Centenas de indivíduos foram resgatados após o incidente no rio Congo na última terça-feira à noite, com vários deles apresentando ferimentos graves por queimaduras.
Os grupos de resgate patrocinados pela Cruz Vermelha e pelos órgãos oficiais locais estão à procura dos desaparecidos.
O navio movido a motor feito de madeira que transportava aproximadamente 400 pessoas pegou fogo nas proximidades de Mbandaka, relatou Compétent Loyoko, o comissário fluvial competente.
O navio HK Kongolo havia saído doporto de Matankimu com destino ao território de Bolomba.
Aproximadamente 100 sobreviventes foram transportados para um refúgio provisório na Prefeitura de Mbandaka. As vítimas com queimaduras foram encaminhadas aos hospitais da região.
A mulher que se encontrava a cozinhar a bordo foi quem teria provocado o início do fogo, segundo afirmou Loyoko.
Muitos passageiros, entre eles mulheres e crianças, faleceram após pularem na água sem dominar o natação.

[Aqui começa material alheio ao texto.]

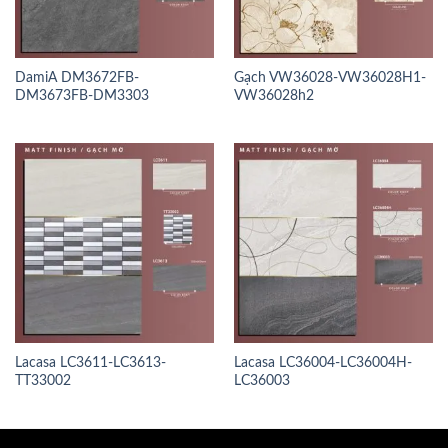
DamiA DM3672FB-
Gạch VW36028-VW36028H1-
DM3673FB-DM3303
VW36028h2
Lacasa LC3611-LC3613-
Lacasa LC36004-LC36004H-
TT33002
LC36003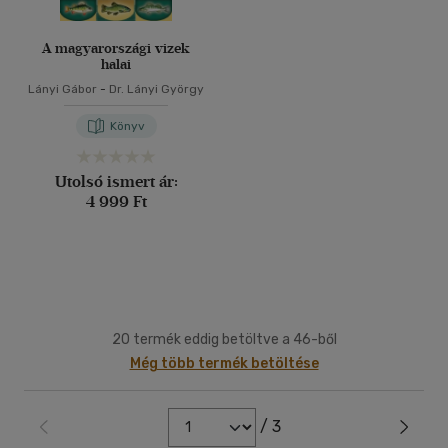
A magyarországi vizek
halai
Lányi Gábor
-
Dr. Lányi György
Könyv
Utolsó ismert ár:
4 999 Ft
20 termék eddig betöltve a 46-ből
Még több termék betöltése
/ 3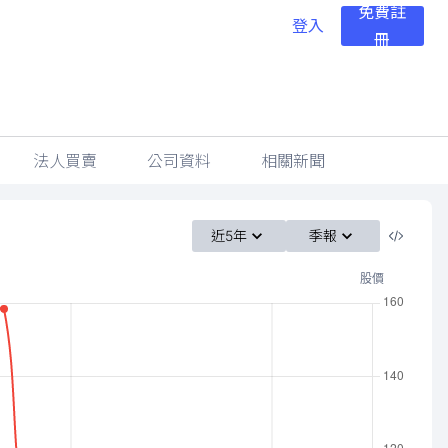
免費註
登入
冊
法人買賣
公司資料
相關新聞
近5年
季報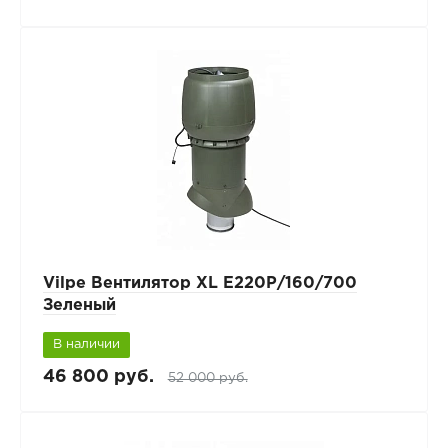
Vilpe Вентилятор XL E220Р/160/700
Зеленый
В наличии
46 800 руб.
52 000 руб.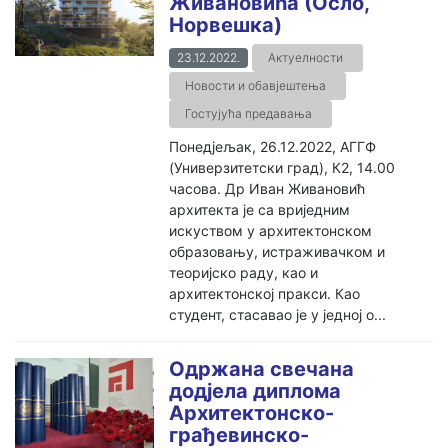
Живановића (Осло,
Норвешка)
23.12.2022.
Актуелности
Новости и обавјештења
Гостујућа предавања
Понедјељак, 26.12.2022, АГГФ
(Универзитетски град), К2, 14.00
часова. Др Иван Живановић
архитекта је са вриједним
искуством у архитектонском
образовању, истраживачком и
теоријско раду, као и
архитектонској пракси. Као
студент, стасавао је у једној о...
Одржана свечана
додјела диплома
Архитектонско-
грађевинско-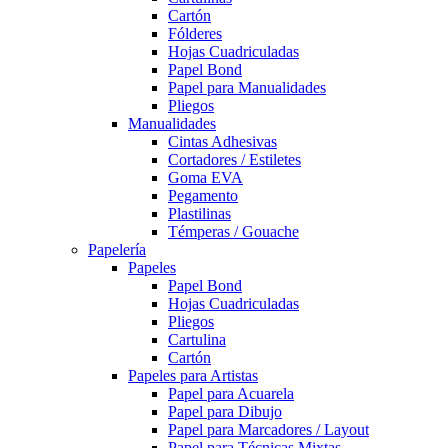
Cartón
Fólderes
Hojas Cuadriculadas
Papel Bond
Papel para Manualidades
Pliegos
Manualidades
Cintas Adhesivas
Cortadores / Estiletes
Goma EVA
Pegamento
Plastilinas
Témperas / Gouache
Papelería
Papeles
Papel Bond
Hojas Cuadriculadas
Pliegos
Cartulina
Cartón
Papeles para Artistas
Papel para Acuarela
Papel para Dibujo
Papel para Marcadores / Layout
Papel para Técnicas Mixtas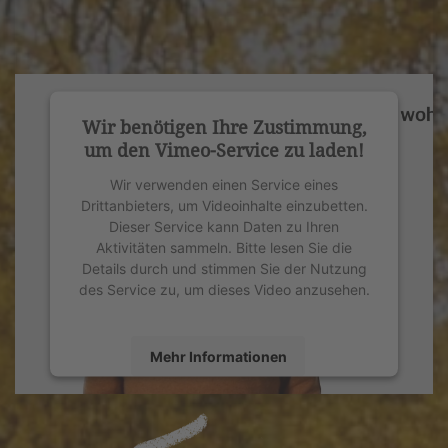
Wir benötigen Ihre Zustimmung,
um den Vimeo-Service zu laden!
Wir verwenden einen Service eines
Drittanbieters, um Videoinhalte einzubetten.
Dieser Service kann Daten zu Ihren
Aktivitäten sammeln. Bitte lesen Sie die
Details durch und stimmen Sie der Nutzung
des Service zu, um dieses Video anzusehen.
Mehr Informationen
Akzeptieren
powered by
Usercentrics Consent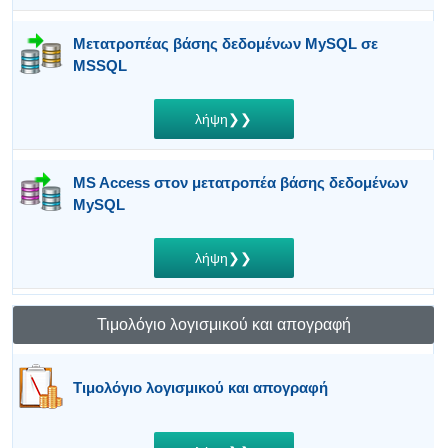
Μετατροπέας βάσης δεδομένων MySQL σε
MSSQL
λήψη❯❯
MS Access στον μετατροπέα βάσης δεδομένων
MySQL
λήψη❯❯
Τιμολόγιο λογισμικού και απογραφή
Τιμολόγιο λογισμικού και απογραφή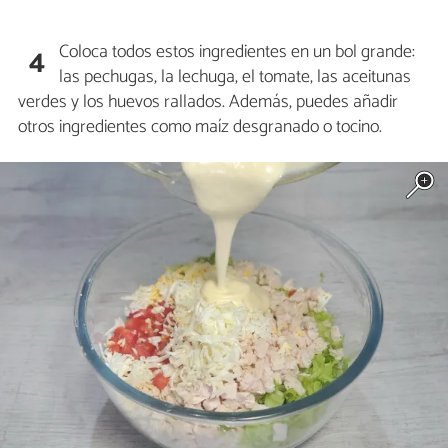
Coloca todos estos ingredientes en un bol grande:
4
las pechugas, la lechuga, el tomate, las aceitunas
verdes y los huevos rallados. Además, puedes añadir
otros ingredientes como maíz desgranado o tocino.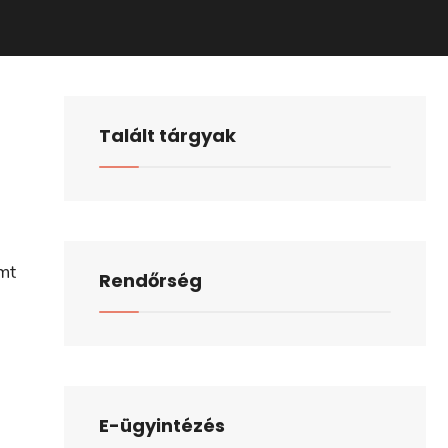
Talált tárgyak
mt
Rendőrség
E-ügyintézés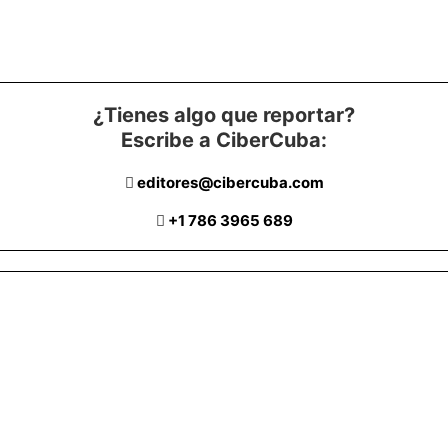
¿Tienes algo que reportar?
Escribe a CiberCuba:
editores@cibercuba.com
+1 786 3965 689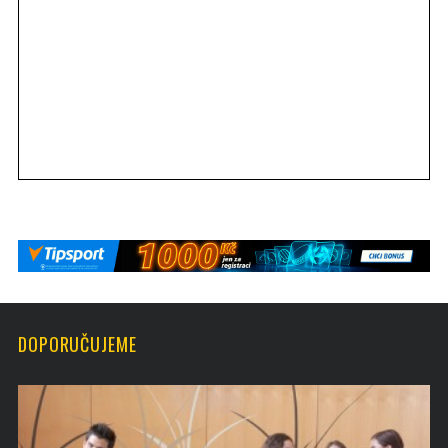
DOPORUČUJEME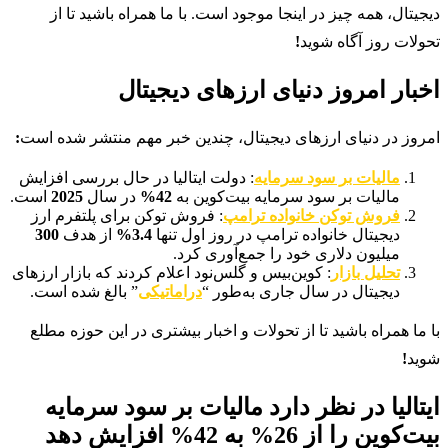
دیجیتال، همه چیز در اینجا موجود است. با ما همراه باشید تا از
تحولات روز آگاه شوید
!
اخبار امروز دنیای ارزهای دیجیتال
امروز در دنیای ارزهای دیجیتال، چندین خبر مهم منتشر شده است
:
مالیات بر سود سرمایه
: دولت ایتالیا در حال بررسی افزایش
مالیات بر سود سرمایه بیت‌کوین به
42%
در سال
2025
است.
فروش توکن خانواده ترامپ
: فروش توکن برای پلتفرم ارز
دیجیتال خانواده ترامپ در روز اول تنها
3.4%
از هدف
300
میلیون دلاری خود را جمع‌آوری کرد.
تحلیل بازار
: کوین‌بیس و گلس‌نود اعلام کردند که بازار ارزهای
دیجیتال در سال جاری به‌طور “
دراماتیکی
” بالغ شده است.
با ما همراه باشید تا از تحولات و اخبار بیشتری در این حوزه مطلع
شوید
!
ایتالیا در نظر دارد مالیات بر سود سرمایه
بیت‌کوین را از
26%
به
42%
افزایش دهد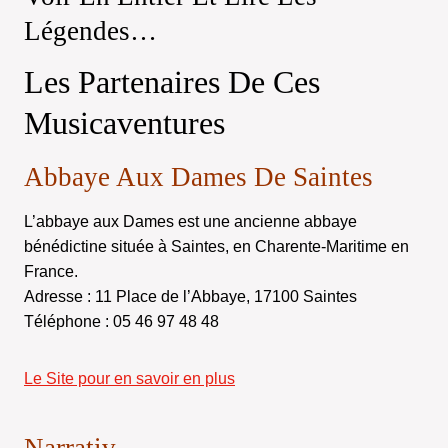
Légendes…
Les Partenaires De Ces
Musicaventures
Abbaye Aux Dames De Saintes
L’abbaye aux Dames est une ancienne abbaye
bénédictine située à Saintes, en Charente-Maritime en
France.
Adresse : 11 Place de l’Abbaye, 17100 Saintes
Téléphone : 05 46 97 48 48
Le Site pour en savoir en plus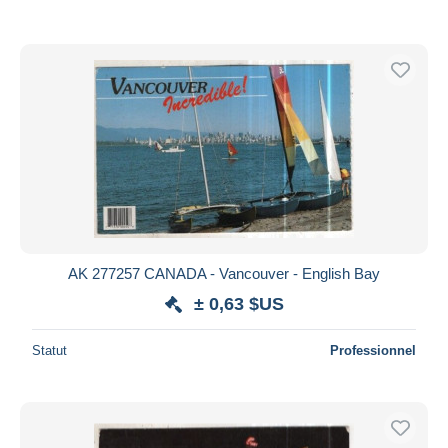
AK 277257 CANADA - Vancouver - English Bay
± 0,63 $US
Statut
Professionnel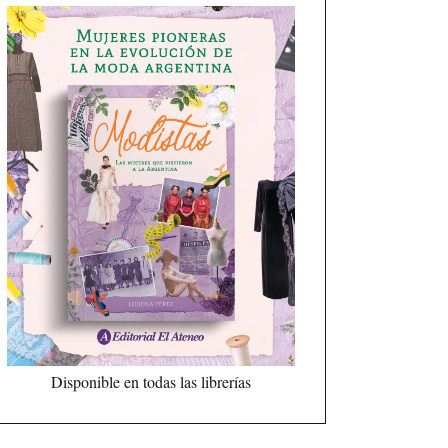
Disponible en todas las librerías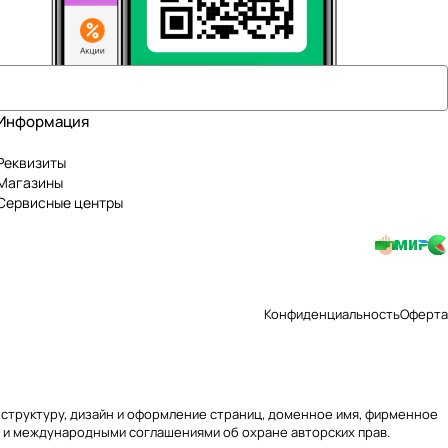
Информация
Реквизиты
Магазины
Сервисные центры
Конфиденциальность
Оферта
ю, структуру, дизайн и оформление страниц, доменное имя, фирменное
 и международными соглашениями об охране авторских прав.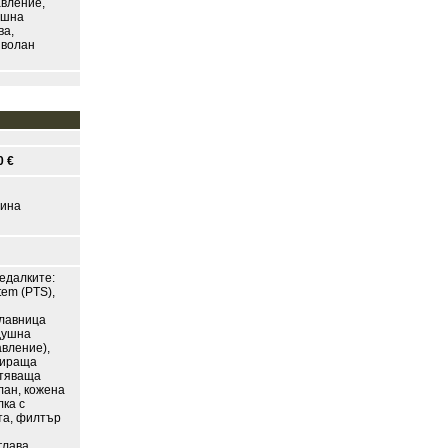
авление,
ншна
ва,
 волан
0 €
зина
едалките:
tem (PTS),
главница
здушна
авление),
зираща
ътяваща
лан, кожена
лка с
та, филтър
глава,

Acidentes navais são frequentes na República Centro-Africana, onde as jornadas noturnas e os barcos superlotados geralmente recebem a culpa.
Os órgãos de aplicação da lei enfrentam desafios na implementação dos regulamentos marítimos.
As águas fluviais na República Democrática do Congo servem como uma via de transporte crucial para sua população superior a 100 milhões, sobretudo nas regiões distantes onde as estruturas de apoio estão debilitadas ou ausentes.
Nos últimos anos, centenas de indivíduos perderam suas vidas em acidentes marítimos, já que um número crescente de pessoas opta por deixar os limitados caminhos terrestres para usar barcos de madeira superlotados com passageiros e cargas.